# Brief:
Retype the listing that follows, leaving nothing out.

# Source material:
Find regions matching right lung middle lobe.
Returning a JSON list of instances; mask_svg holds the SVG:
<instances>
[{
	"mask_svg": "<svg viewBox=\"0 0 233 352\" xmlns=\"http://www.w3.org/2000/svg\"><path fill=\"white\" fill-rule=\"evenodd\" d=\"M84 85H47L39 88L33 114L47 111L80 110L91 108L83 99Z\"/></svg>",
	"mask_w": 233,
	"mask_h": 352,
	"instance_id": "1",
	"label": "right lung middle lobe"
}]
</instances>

# Answer to the exercise:
Find regions matching right lung middle lobe.
Returning a JSON list of instances; mask_svg holds the SVG:
<instances>
[{
	"mask_svg": "<svg viewBox=\"0 0 233 352\" xmlns=\"http://www.w3.org/2000/svg\"><path fill=\"white\" fill-rule=\"evenodd\" d=\"M84 85H47L39 88L33 114L47 111L80 110L91 108L83 99Z\"/></svg>",
	"mask_w": 233,
	"mask_h": 352,
	"instance_id": "1",
	"label": "right lung middle lobe"
}]
</instances>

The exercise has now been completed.